Today the term is popularly used for the parts of the former Biedenkopf district that have grown into the Marburg-Biedenkopf district. The special purpose association for inter-municipal cooperation in the hinterland , founded in 2006, has raised the name for this narrower area to a public-institutional meaning again.

In the hinterland, Hinterländer Platt is spoken - but mostly only by older local residents with a decreasing tendency.

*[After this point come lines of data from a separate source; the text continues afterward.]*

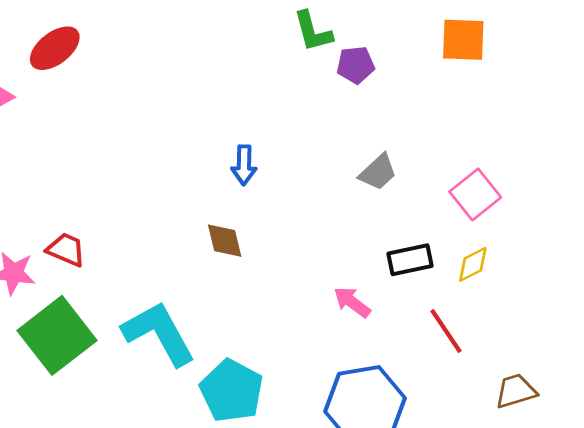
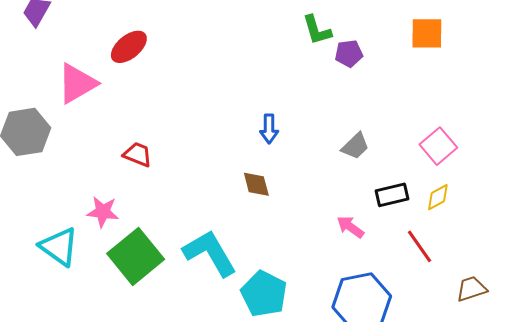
gray trapezoid: (378, 172) -> (355, 146), moved
red trapezoid: (66, 250) -> (138, 154), moved

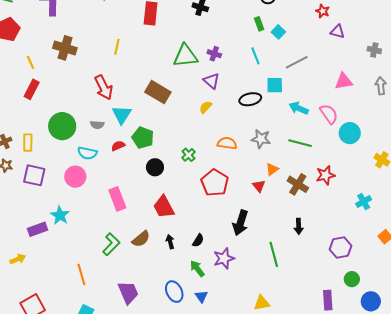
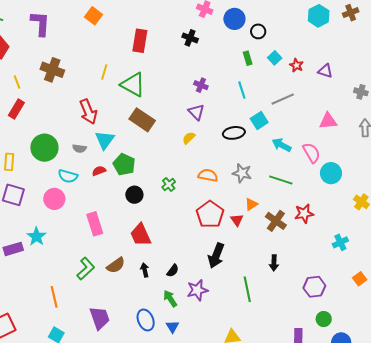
red star: (323, 11) -> (296, 65), moved
cyan square: (278, 32) -> (275, 58), moved
green triangle: (185, 56) -> (133, 85), moved, turned 32
cyan square: (275, 85) -> (259, 120), turned -36
red pentagon: (215, 183) -> (210, 214), moved

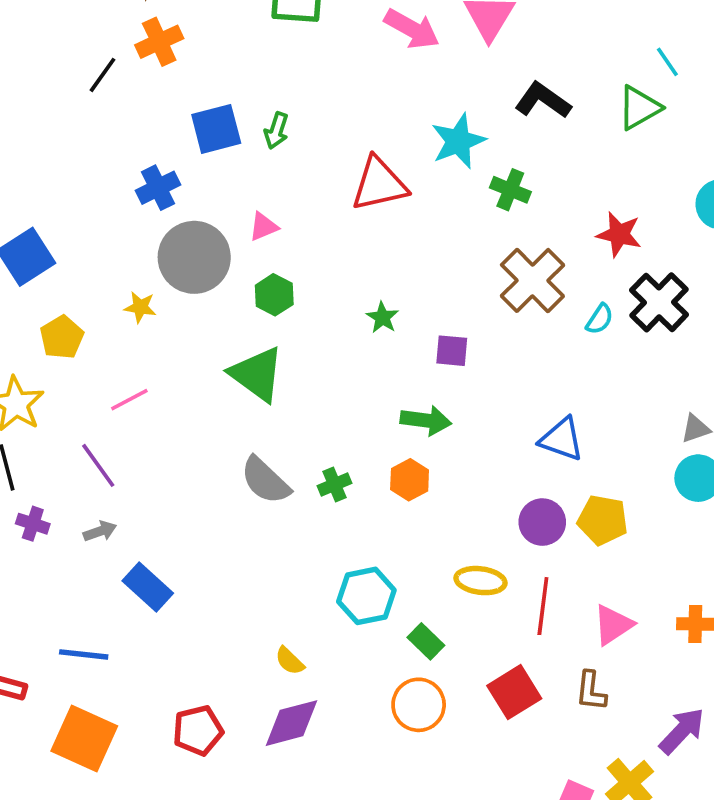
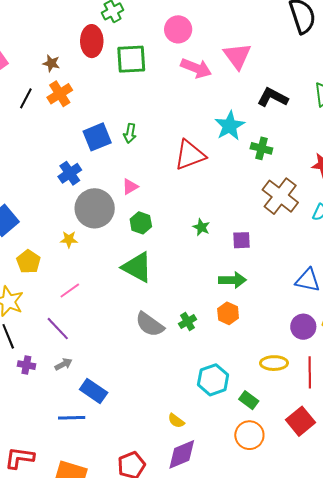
black line: (102, 75) -> (26, 98), moved
blue line: (84, 654) -> (72, 418), moved

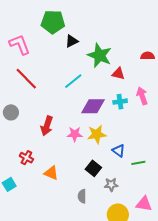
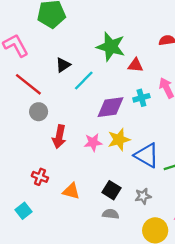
black triangle: (72, 41) -> (63, 65), moved
gray circle: (11, 112) -> (39, 112), moved
blue triangle: (119, 151) -> (147, 155), size x1.6
black square: (93, 168) -> (111, 190), moved
gray semicircle: (82, 196) -> (111, 214), turned 104

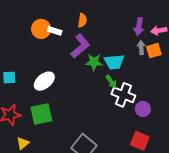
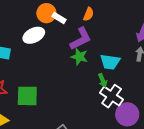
green star: (94, 62) -> (79, 57), moved
white ellipse: (44, 81) -> (34, 35), moved
purple circle: (143, 109) -> (127, 114), size x1.5

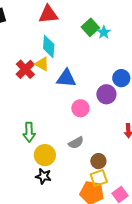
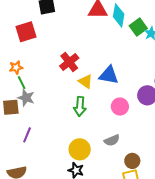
cyan diamond: (49, 46) -> (119, 15), moved
yellow triangle: (42, 64) -> (86, 81), moved
green arrow: (29, 132) -> (80, 106), moved

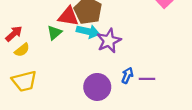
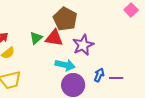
red triangle: (68, 16) -> (54, 38), moved
cyan arrow: (88, 31) -> (65, 65), moved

Geographical classification

The following cities and municipalities (arranged from north to south) are part of the hinterland:

Origin - history

The "hinterland" arose from the succession dispute after the death of Philip I the Magnanimous, when in 1567 Hesse was divided into four counties among Philip's sons. The area around Battenberg , Biedenkopf and Gladenbach (more precisely the offices of Königsberg, Blankenstein, Biedenkopf, Battenberg and Hatzfeld as well as the enclave Vöhl ) came first to Hessen-Marburg . The former area of ​​the Palatinate, the Rodheim (Bieber) office, passed to the Counts of Nassau via the Lords of Merenberg and was bought by Hessen-Marburg in 1585. After the first generation of the Marburg Landgrave Line had died out in 1604, the area of ​​the hinterland (later the Biedenkopf district) came first to Hessen-Kassel , but then to Hessen-Darmstadt in 1627 . Even after the lengthy and bitter disputes during the Thirty Years' War , it remained with Hessen-Darmstadt after 1648 (from 1806 Grand Duchy of Hessen ). The hinterland lay as a long, narrow strip between Hessen-Kassel on the one hand and Wittgenstein-Berleburg and Nassau-Dillenburg on the other. It reached from Bromskirchen in the north, on the border with the Sauerland , across river sections ( Eder , Lahn and Salzböde ) and watersheds to Naunheim in the south - an area that lacked a uniform, continuous and connecting road.

Seen from the residential city of Darmstadt , the area was “very far back” and so came to be known as the hinterland . It belonged to the Hesse-Darmstadt province of Upper Hesse with the provincial capital Gießen .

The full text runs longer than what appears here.